Hoje, a estrela é a Estação Primeira, a Mangueira

Por Hildegard Angel

No Barracão da Mangueira, emocionada com o trabalho precioso do carnavalesco Leandro Vieira, aqui comigo. E tudo já está pronto!

Vem de longe minha ligação com a Mangueira. Em 1984, Braguinha era homenageado na Mangueira com o enredo "Yes, nós temos Braguinha". E eu resolvi homenagear Braguinha e a escola, antes de seu desfile, com uma festa-coquetel. Foi no Hotel Caesar Park, um pré-Baile Borbulhantes, que eu fazia na mesma noite com Ricardo Amaral, no Hippopotamus. Depois da homenagem no Caesar Park, nós viemos todos, lá da Praia de Ipanema, sambando pela rua Maria Quitéria, até chegar ao Hippo, na Barão da Torre. Eram os passistas, a bateria e nós. Quando chegamos ao nightclub do Amaral, fomos barrados, porque o porteiro não queria deixar entrar os componentes negros. Rodei minha baiana verde Mangueira (by Lucília Lopes), e os negros entraram, todos os passistas e os músicos. Afinal, a festa era minha! E foi a primeira vez que isso aconteceu no Hippo, para sempre acontecer. E foi a primeira vez que se animou um baile privado de carnaval com uma bateria de escola de samba. Passado o carnaval, a Mangueira me mandou uma linda placa de agradecimento. E isso é História do Carnaval Carioca.

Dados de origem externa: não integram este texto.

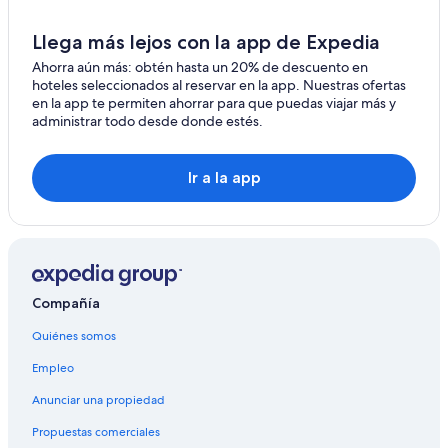
Llega más lejos con la app de Expedia
Ahorra aún más: obtén hasta un 20% de descuento en
hoteles seleccionados al reservar en la app. Nuestras ofertas
en la app te permiten ahorrar para que puedas viajar más y
administrar todo desde donde estés.
Ir a la app
Compañía
Quiénes somos
Empleo
Anunciar una propiedad
Propuestas comerciales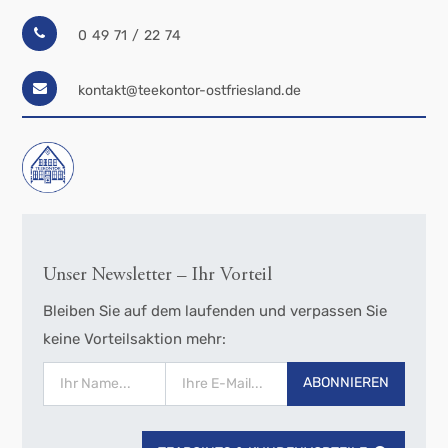
0 49 71 / 22 74
kontakt@teekontor-ostfriesland.de
Unser Newsletter – Ihr Vorteil
Bleiben Sie auf dem laufenden und verpassen Sie
keine Vorteilsaktion mehr:
ABONNIEREN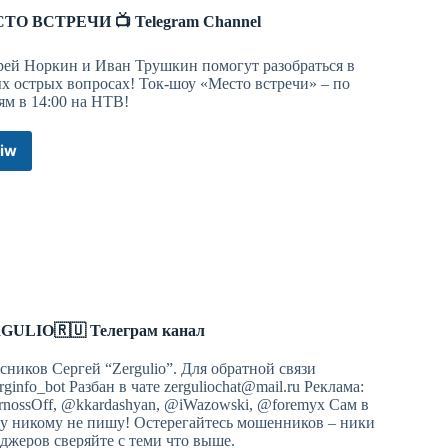
ТО ВСТРЕЧИ 📺 Telegram Channel
ей Норкин и Иван Трушкин помогут разобраться в
х острых вопросах! Ток-шоу «Место встречи» – по
ям в 14:00 на НТВ!
iw
МЕСТО
ВСТРЕЧИ
📺
Telegram
Channel
GULIO🇷🇺 Телеграм канал
сников Сергей “Zergulio”. Для обратной связи
ginfo_bot Разбан в чате
zerguliochat@mail.ru
Реклама:
nossOff, @kkardashyan, @iWazowski, @foremyx Сам в
у никому не пишу! Остерегайтесь мошенников – ники
джеров сверяйте с теми что выше.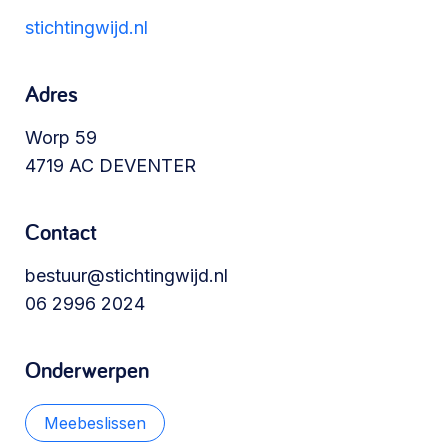
Werken aan de wijk, ABCD, WijkWijzer >
stichtingwijd.nl
Adres
Meebeslissen
Worp 59
Uitdaagrecht, gemeenschapsfondsen, lokale
4719 AC DEVENTER
democratie >
Contact
bestuur@stichtingwijd.nl
06 2996 2024
Onderwerpen
Meebeslissen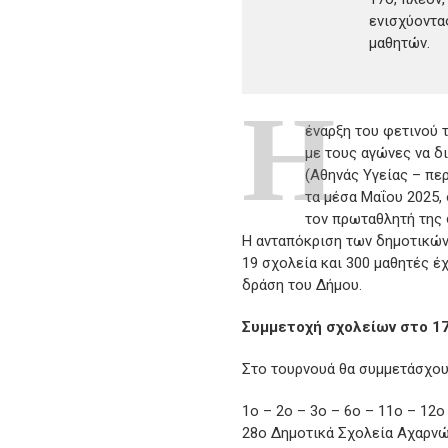
ενισχύοντα
μαθητών.
Η
έναρξη του φετινού 
με τους αγώνες να δ
(Αθηνάς Υγείας – πε
τα μέσα Μαΐου 2025, 
τον πρωταθλητή της 
Η ανταπόκριση των δημοτικών
19 σχολεία και 300 μαθητές έ
δράση του Δήμου.
Συμμετοχή σχολείων στο 1
Στο τουρνουά θα συμμετάσχου
1ο – 2ο – 3ο – 6ο – 11ο – 12ο
28ο Δημοτικά Σχολεία Αχαρν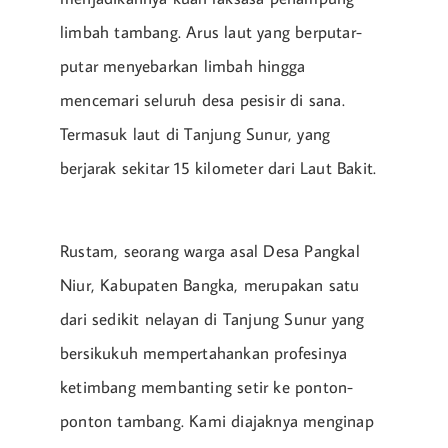
limbah tambang. Arus laut yang berputar-
putar menyebarkan limbah hingga
mencemari seluruh desa pesisir di sana.
Termasuk laut di Tanjung Sunur, yang
berjarak sekitar 15 kilometer dari Laut Bakit.
Rustam, seorang warga asal Desa Pangkal
Niur, Kabupaten Bangka, merupakan satu
dari sedikit nelayan di Tanjung Sunur yang
bersikukuh mempertahankan profesinya
ketimbang membanting setir ke ponton-
ponton tambang. Kami diajaknya menginap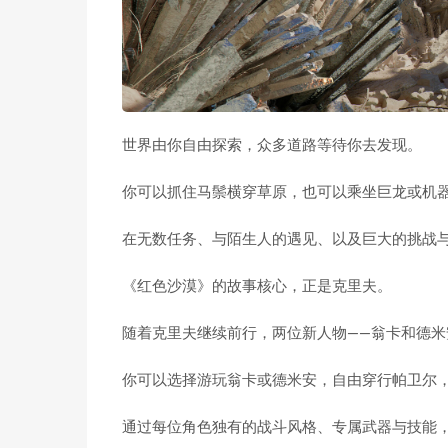
世界由你自由探索，众多道路等待你去发现。
你可以抓住马鬃横穿草原，也可以乘坐巨龙或机
在无数任务、与陌生人的遇见、以及巨大的挑战
《红色沙漠》的故事核心，正是克里夫。
随着克里夫继续前行，两位新人物——翁卡和德米
你可以选择游玩翁卡或德米安，自由穿行帕卫尔
通过每位角色独有的战斗风格、专属武器与技能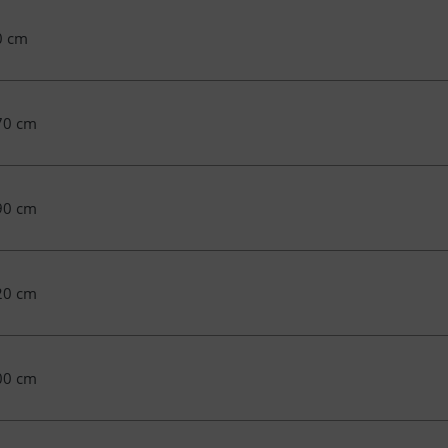
0 cm
70 cm
90 cm
20 cm
00 cm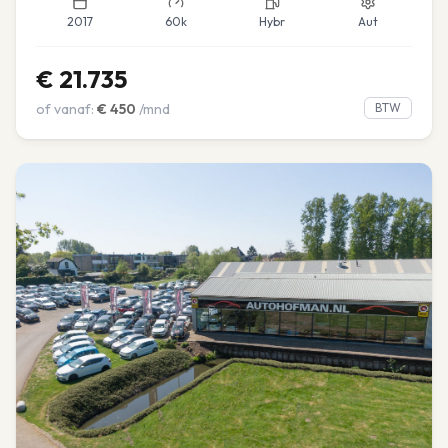
2017
60k
Hybr
Aut
€
21.735
of vanaf:
€
450
/mnd
BTW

Agora, passados 35 anos, cá estou eu de novo com a Mangueira. Emocionada e elétrica, depois de ter visitado seu Barracão, na Cidade do Samba, onde fui a convite do carnavalesco Leandro Vieira. Que lindeza de carros alegóricos! Quanta Emoção! Pena que seja proibido fotografar. Mas vocês podem morrer de curiosidade, porque Leandro se supera. Lá está o monumento dos Bandeirantes, dourado e grafitado, de onde saem duas cabeças de hidra vermelhas, ameaçadoras, e, no seu entorno, o massacre dos indígenas...

Trata-se de um enredo "iconoclasta", que questiona a História do Brasil da forma como é contada. Na qual heróis são vilões e vilões são heróis. E lá vem o carro afro, com suas palhas, seus tachos de latão e grandes esculturas de mitos africanos, alusivo ao período da escravatura, quando heróis de fato foram os negros insurgentes contra a escravidão, como o chamado "Dragão do Mar", barqueiro do Recife. Na Mangueira de 2019, herói foi quem lutou e deu a vida pela causa, e não quem assinou lei no papel.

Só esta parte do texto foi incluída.